Re: Saints as an access to runes (like gods)

From: julianlord <julian.lord_at_jeNTYPezPLOppjo3Ty47a7qxwREY_nhLstqDKjlnMpQFL8XAsG8LOfIg3IPvFftv>
Date: Tue, 23 Jun 2009 07:33:24 -0000


Peter :

> >It does make me think of something I'd wondered about for a while
> >though: is the physical representation of the theis (the
> >grimoire-object perhaps?) important in and of itself - or is it the
> >ability of the user to comprehend its concepts the critical ability
> >being represented?
>
> The rules have said that either the grimoire or a talisman was essential but
> that sits rather oddly with the "something you know" paradigm.

Well yes, but ...

... the "something you know" paradigm cannot really be divorced from our understanding of semiotics, particularly given that Umberto Eco has already been _explicitly_ alluded to in the thread.

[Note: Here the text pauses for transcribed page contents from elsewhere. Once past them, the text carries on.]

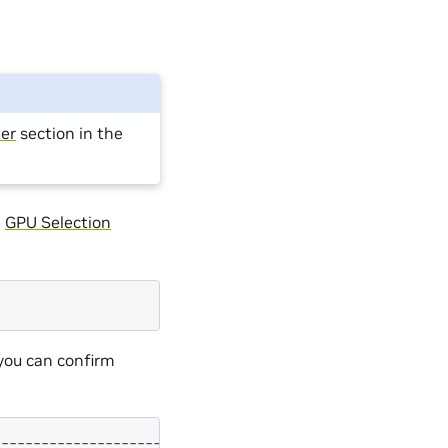
er
section in the
e
GPU Selection
you can confirm
---------------------+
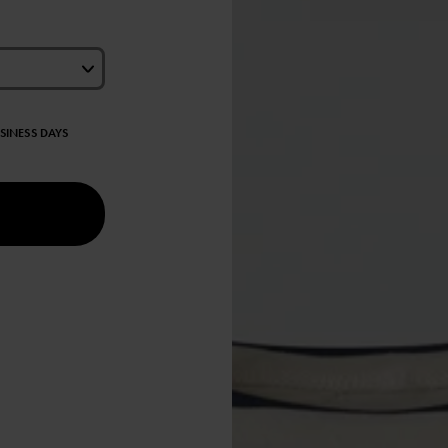
USINESS DAYS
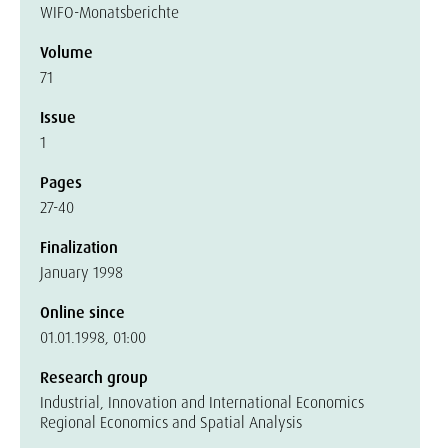
WIFO-Monatsberichte
Volume
71
Issue
1
Pages
27-40
Finalization
January 1998
Online since
01.01.1998, 01:00
Research group
Industrial, Innovation and International Economics
Regional Economics and Spatial Analysis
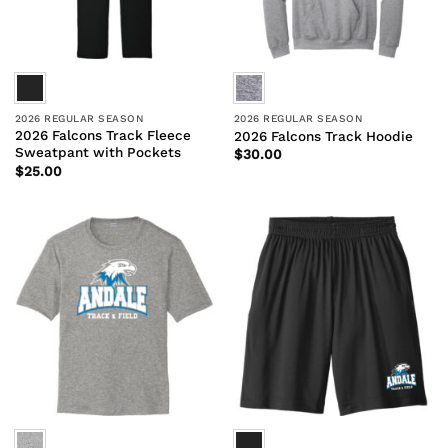
2026 REGULAR SEASON
2026 REGULAR SEASON
2026 Falcons Track Fleece
2026 Falcons Track Hoodie
Sweatpant with Pockets
$
30.00
$
25.00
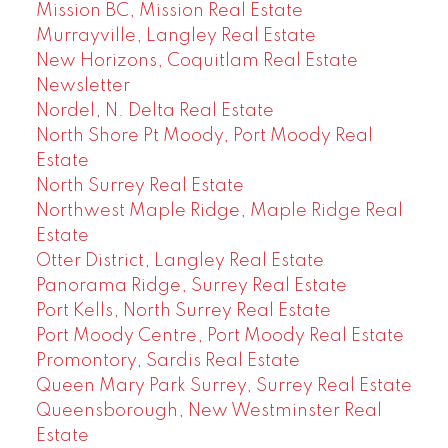
Mission BC, Mission Real Estate
Murrayville, Langley Real Estate
New Horizons, Coquitlam Real Estate
Newsletter
Nordel, N. Delta Real Estate
North Shore Pt Moody, Port Moody Real
Estate
North Surrey Real Estate
Northwest Maple Ridge, Maple Ridge Real
Estate
Otter District, Langley Real Estate
Panorama Ridge, Surrey Real Estate
Port Kells, North Surrey Real Estate
Port Moody Centre, Port Moody Real Estate
Promontory, Sardis Real Estate
Queen Mary Park Surrey, Surrey Real Estate
Queensborough, New Westminster Real
Estate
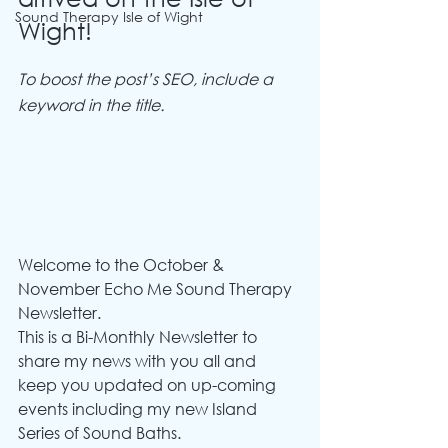
Sound Therapy Isle of Wight
Wight!
To boost the post’s SEO, include a 
keyword in the title.
Welcome to the October & 
November Echo Me Sound Therapy 
Newsletter.
This is a Bi-Monthly Newsletter to 
share my news with you all and 
keep you updated on up-coming 
events including my new Island 
Series of Sound Baths.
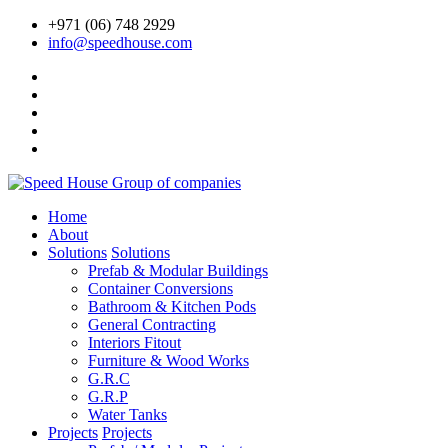
+971 (06) 748 2929
info@speedhouse.com
Home
About
Solutions
Solutions
Prefab & Modular Buildings
Container Conversions
Bathroom & Kitchen Pods
General Contracting
Interiors Fitout
Furniture & Wood Works
G.R.C
G.R.P
Water Tanks
Projects
Projects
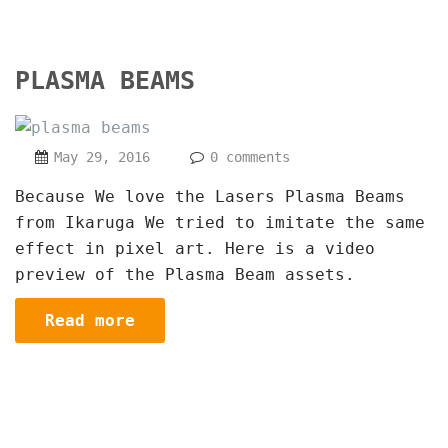
PLASMA BEAMS
May 29, 2016
0 comments
Because We love the Lasers Plasma Beams
from Ikaruga We tried to imitate the same
effect in pixel art. Here is a video
preview of the Plasma Beam assets.
Read more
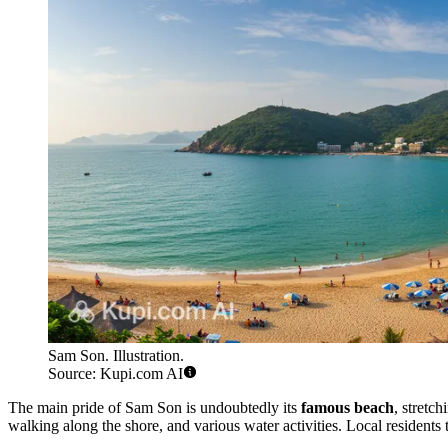
Sam Son. Illustration.
Source: Kupi.com AI
The main pride of Sam Son is undoubtedly its
famous beach
, stretc
walking along the shore, and various water activities. Local residents t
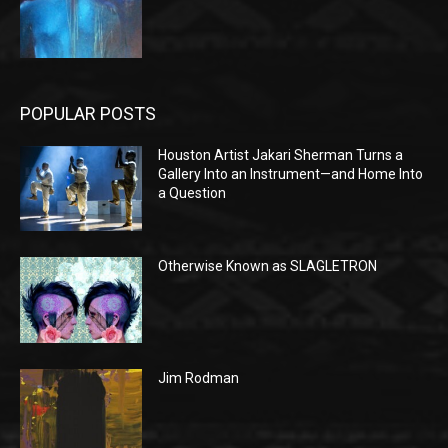
POPULAR POSTS
Houston Artist Jakari Sherman Turns a
Gallery Into an Instrument—and Home Into
a Question
Otherwise Known as SLAGLETRON
Jim Rodman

The formal, literature-based acquisition of knowledge is only ONE of MANY means and methods whereby knowledge can either be obtained, or shared, or changed, or disputed, or warped, or etc.

A far, far more universal method for the transmission of knowledge (or "knowledge" if we're going to be completely semiotic about it) is in the _informal_ education of children, particularly by their mothers, in the nuclear family environment. There is no reason at all why this should not also be true in Western Glorantha.

"Knowledge" is simply that which is held to be true within the social group generally, whether it's your Church, your University, your village, your family -- and is only quite _exceptionally_ something that is possessed by the individual, and ONLY if the individual then succeeds in transmitting this knowledge back into society, or honestly attempts to do so (if he doesn't share this knowledge, but here we're slipping into a more Foucauldian area, then this secret knowledge actually becomes _madness_).

The Grimoire/Talisman is then, I think, a representation in the rules/background of the very social/shared nature of what "knowledge" is actually made of.